Materials and methods
Data from nine French referral centers on patients treated with sRP between 2005 and 2017 were collected. Pre- and post-operative data, including oncological and functional outcomes after first treatment and sRP, were analyzed to determine the predictors for biochemical recurrence (BCR) and cancer-specific survival (CSS) after sRP.
Results
First-line treatments were external beam-radiation therapy (EBRT) for 30 (55%), brachytherapy (BT) for 10 (18%), and high-intensity focused ultrasound (HIFU) for 15 (27%).
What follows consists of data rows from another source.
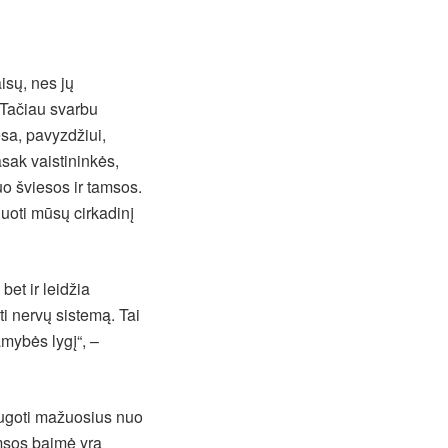
isų, nes jų
 Tačiau svarbu
esa, pavyzdžiui,
sak vaistininkės,
o šviesos ir tamsos.
uoti mūsų cirkadinį
et ir leidžia
ti nervų sistemą. Tai
amybės lygį“, –
augoti mažuosius nuo
amsos baimė yra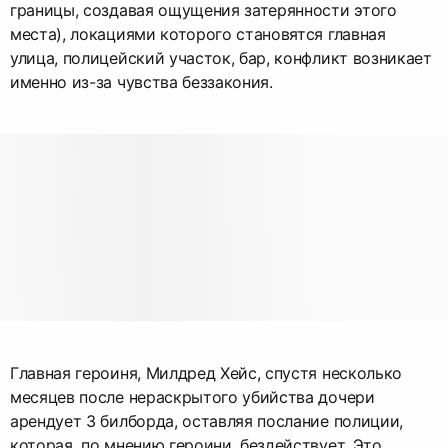
границы, создавая ощущения затерянности этого
места), локациями которого становятся главная
улица, полицейский участок, бар, конфликт возникает
именно из-за чувства беззакония.
Главная героиня, Милдред Хейс, спустя несколько
месяцев после нераскрытого убийства дочери
арендует 3 билборда, оставляя послание полиции,
которая, по мнению героини, бездействует. Это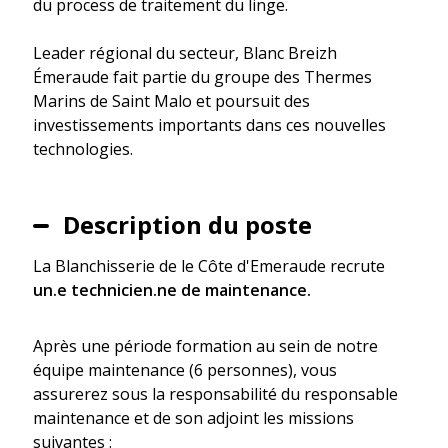
du process de traitement du linge.
Leader régional du secteur, Blanc Breizh
Émeraude fait partie du groupe des Thermes
Marins de Saint Malo et poursuit des
investissements importants dans ces nouvelles
technologies.
Description du poste
La Blanchisserie de le Côte d'Emeraude recrute
un.e technicien.ne de maintenance.
Après une période formation au sein de notre
équipe maintenance (6 personnes), vous
assurerez sous la responsabilité du responsable
maintenance et de son adjoint les missions
suivantes :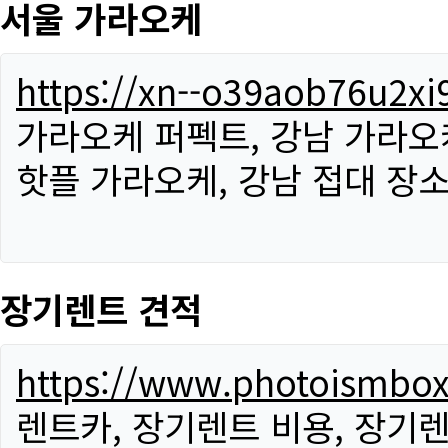
서울 가라오케
https://xn--o39aob76u2x
가라오케 퍼펙트, 강남 가라오케
핫플 가라오케, 강남 접대 장소
장기렌트 견적
https://www.photoismbo
렌트카, 장기렌트 비용, 장기렌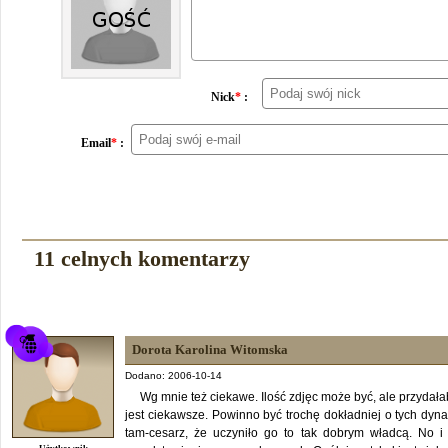
Nick
*
:
Email
*
:
11 celnych komentarzy
Dorota Karolina Witomska
Dodano: 2006-10-14
Wg mnie też ciekawe. Ilość zdjęc może być, ale przydała
jest ciekawsze. Powinno być trochę dokładniej o tych dynast
tam-cesarz, że uczyniło go to tak dobrym władcą. No i 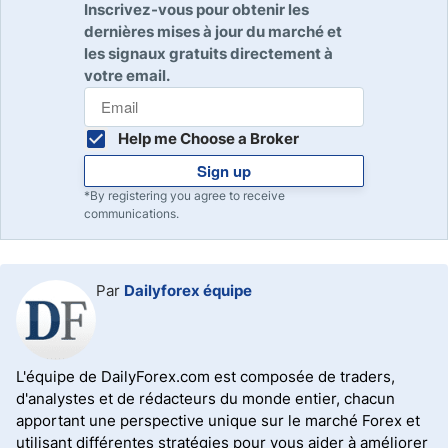
Inscrivez-vous pour obtenir les
dernières mises à jour du marché et
les signaux gratuits directement à
votre email.
Help me Choose a Broker
Sign up
*By registering you agree to receive
communications.
Par
Dailyforex équipe
L'équipe de DailyForex.com est composée de traders,
d'analystes et de rédacteurs du monde entier, chacun
apportant une perspective unique sur le marché Forex et
utilisant différentes stratégies pour vous aider à améliorer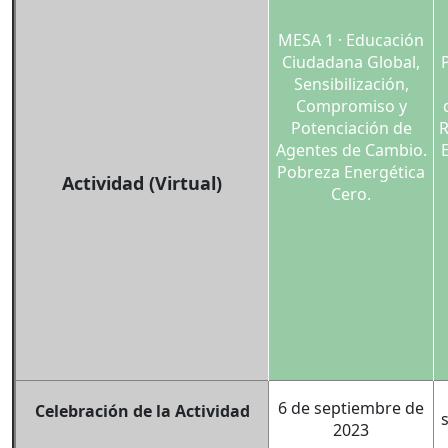
MESA 1 · Educación
Ciudadana Global,
Sensibilización,
Compromiso y
Potenciación de
R
Agentes de Cambio.
Pobreza Energética
Actividad (Virtual)
Cero.
6 de septiembre de
Celebración de la Actividad
2023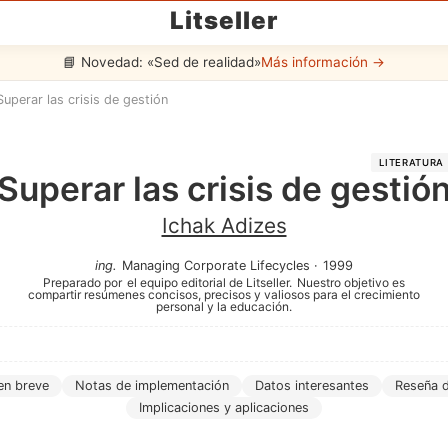
Litseller
📘 Novedad: «Sed de realidad»
Más información →
Superar las crisis de gestión
LITERATURA
Superar las crisis de gestió
Ichak Adizes
ing
.
Managing Corporate Lifecycles
·
1999
Preparado por
el equipo editorial de Litseller.
Nuestro objetivo es
compartir resúmenes concisos, precisos y valiosos para el crecimiento
personal y la educación.
n breve
Notas de implementación
Datos interesantes
Reseña d
Implicaciones y aplicaciones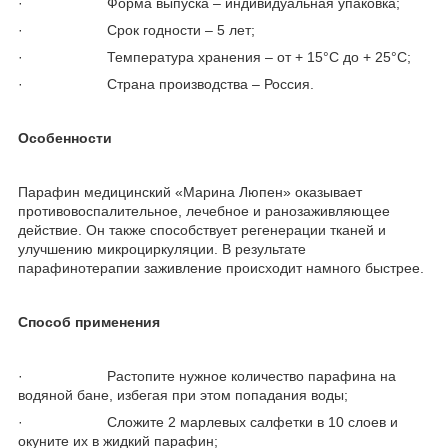
· Форма выпуска – индивидуальная упаковка;
· Срок годности – 5 лет;
· Температура хранения – от + 15°С до + 25°С;
· Страна производства – Россия.
Особенности
Парафин медицинский «Марина Люпен» оказывает
противовоспалительное, лечебное и ранозаживляющее
действие. Он также способствует регенерации тканей и
улучшению микроциркуляции. В результате
парафинотерапии заживление происходит намного быстрее.
Способ применения
· Растопите нужное количество парафина на
водяной бане, избегая при этом попадания воды;
· Сложите 2 марлевых салфетки в 10 слоев и
окуните их в жидкий парафин;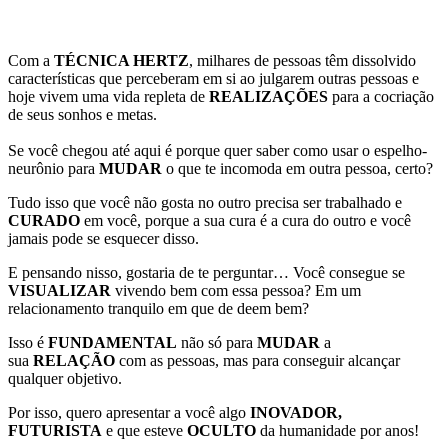
Com a
TÉCNICA HERTZ
, milhares de pessoas têm dissolvido
características que perceberam em si ao julgarem outras pessoas e
hoje vivem uma vida repleta de
REALIZAÇÕES
para a cocriação
de seus sonhos e metas.
Se você chegou até aqui é porque quer saber como usar o espelho-
neurônio para
MUDAR
o que te incomoda em outra pessoa, certo?
Tudo isso que você não gosta no outro precisa ser trabalhado e
CURADO
em você, porque a sua cura é a cura do outro e você
jamais pode se esquecer disso.
E pensando nisso, gostaria de te perguntar… Você consegue se
VISUALIZAR
vivendo bem com essa pessoa? Em um
relacionamento tranquilo em que de deem bem?
Isso é
FUNDAMENTAL
não só para
MUDAR
a
sua
RELAÇÃO
com as pessoas, mas para conseguir alcançar
qualquer objetivo.
Por isso, quero apresentar a você algo
INOVADOR,
FUTURISTA
e que esteve
OCULTO
da humanidade por anos!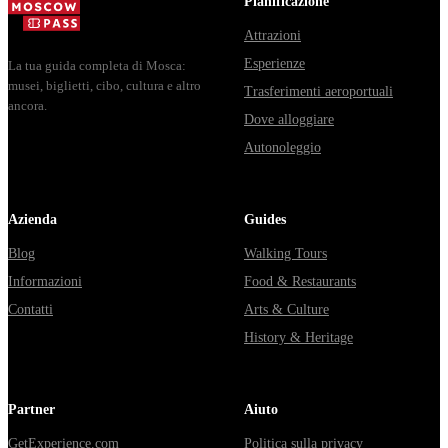
Pianificazione
Attrazioni
Esperienze
La tua guida completa di Mosca:
musei, biglietti, cibo, cultura e altro
Trasferimenti aeroportuali
ancora.
Dove alloggiare
Autonoleggio
Azienda
Guides
Blog
Walking Tours
Informazioni
Food & Restaurants
Contatti
Arts & Culture
History & Heritage
Partner
Aiuto
GetExperience.com
Politica sulla privacy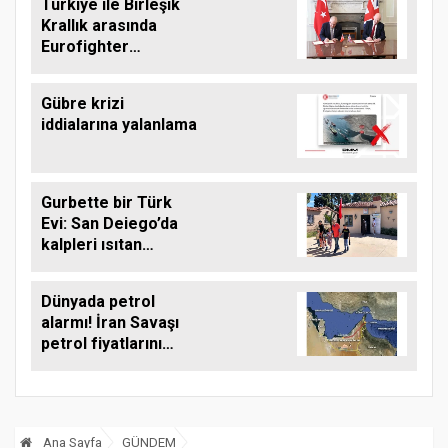
Türkiye ile Birleşik
Krallık arasında
Eurofighter
anlaşması
Gübre krizi
iddialarına yalanlama
Gurbette bir Türk
Evi: San Deiego’da
kalpleri ısıtan
buluşma noktası
Dünyada petrol
alarmı! İran Savaşı
petrol fiyatlarını
uçurdu
Ana Sayfa
GÜNDEM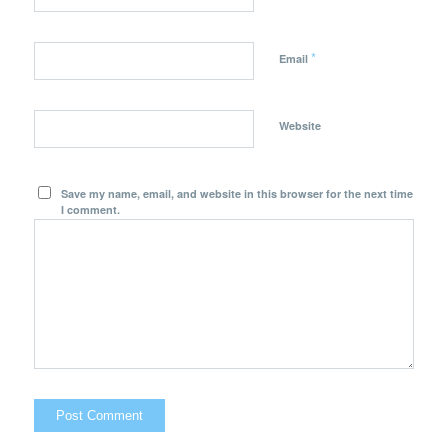
*
Email
Website
Save my name, email, and website in this browser for the next time
I comment.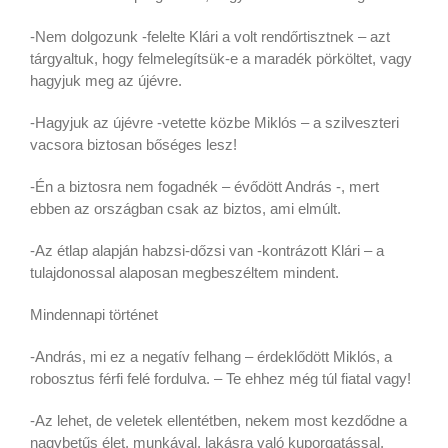
-Nem dolgozunk -felelte Klári a volt rendőrtisztnek – azt
tárgyaltuk, hogy felmelegítsük-e a maradék pörköltet, vagy
hagyjuk meg az újévre.
-Hagyjuk az újévre -vetette közbe Miklós – a szilveszteri
vacsora biztosan bőséges lesz!
-Én a biztosra nem fogadnék – évődött András -, mert
ebben az országban csak az biztos, ami elmúlt.
-Az étlap alapján habzsi-dőzsi van -kontrázott Klári – a
tulajdonossal alaposan megbeszéltem mindent.
Mindennapi történet
-András, mi ez a negatív felhang – érdeklődött Miklós, a
robosztus férfi felé fordulva. – Te ehhez még túl fiatal vagy!
-Az lehet, de veletek ellentétben, nekem most kezdődne a
nagybetűs élet, munkával, lakásra való kuporgatással,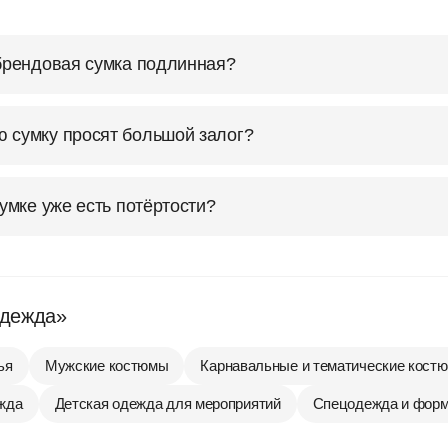
 брендовая сумка подлинная?
 сумку просят большой залог?
сумке уже есть потёртости?
Одежда»
ья
Мужские костюмы
Карнавальные и тематические кост
жда
Детская одежда для мероприятий
Спецодежда и фор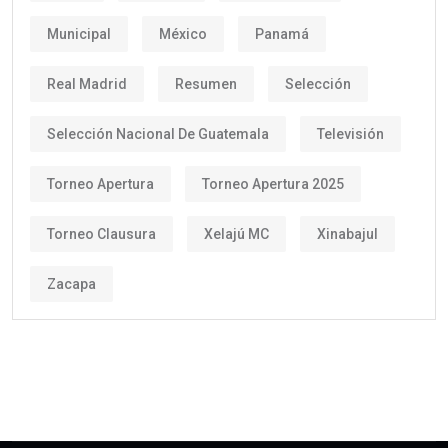
Municipal
México
Panamá
Real Madrid
Resumen
Selección
Selección Nacional De Guatemala
Televisión
Torneo Apertura
Torneo Apertura 2025
Torneo Clausura
Xelajú MC
Xinabajul
Zacapa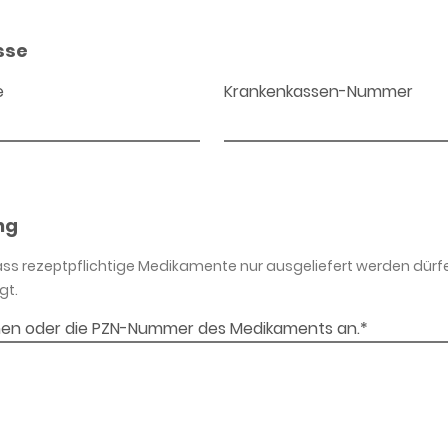
sse
e
Krankenkassen-Nummer
ng
dass rezeptpflichtige Medikamente nur ausgeliefert werden dürf
gt.
en oder die PZN-Nummer des Medikaments an.*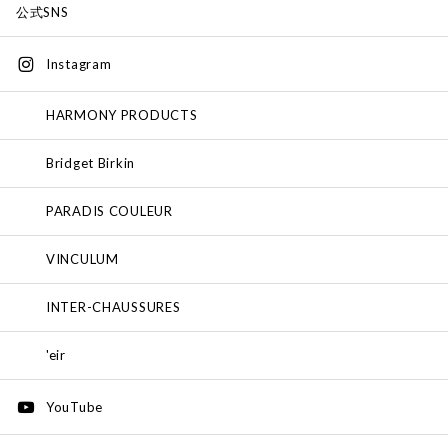
公式SNS
Instagram
HARMONY PRODUCTS
Bridget Birkin
PARADIS COULEUR
VINCULUM
INTER-CHAUSSURES
'eir
YouTube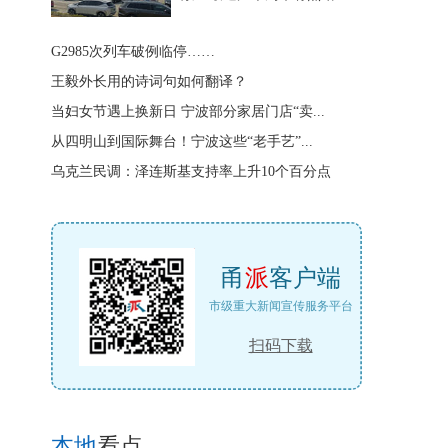
G2985次列车破例临停……
王毅外长用的诗词句如何翻译？
当妇女节遇上换新日 宁波部分家居门店“卖...
从四明山到国际舞台！宁波这些“老手艺”...
乌克兰民调：泽连斯基支持率上升10个百分点
甬
派
客户端
市级重大新闻宣传服务平台
扫码下载
本地
看点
Median (IQR) PSA at diagnosis was 6.4 (4.9–9.5) ng/mL, median PSA at nadir was 1.9 (0.7–3.0) ng/mL, and median (IQR) to first BCR was 13 (6–20) months. Of the 55 patients, 44 (80%) received robot-assisted salvage radical prostatectomy and 11 (20%) received salvage retropubic radical prostatectomy. Restoration of continence was achieved in 90% of preoperatively continent patients; 24% that had received nerve-sparing (NS) procedures were potent after surgery. Prolonged catheterization due to anastomotic leakage was the most common complication. Age, preoperative clinical stage, NS procedure, and a pathological Gleason score were predictors for BCR.
Conclusions
sRP was safe, feasible, and effective using either an open or robot-assisted approach, in experienced hands. Age, preoperative clinical stage, NS procedure, and pathological GS were linked with BCR after sRP.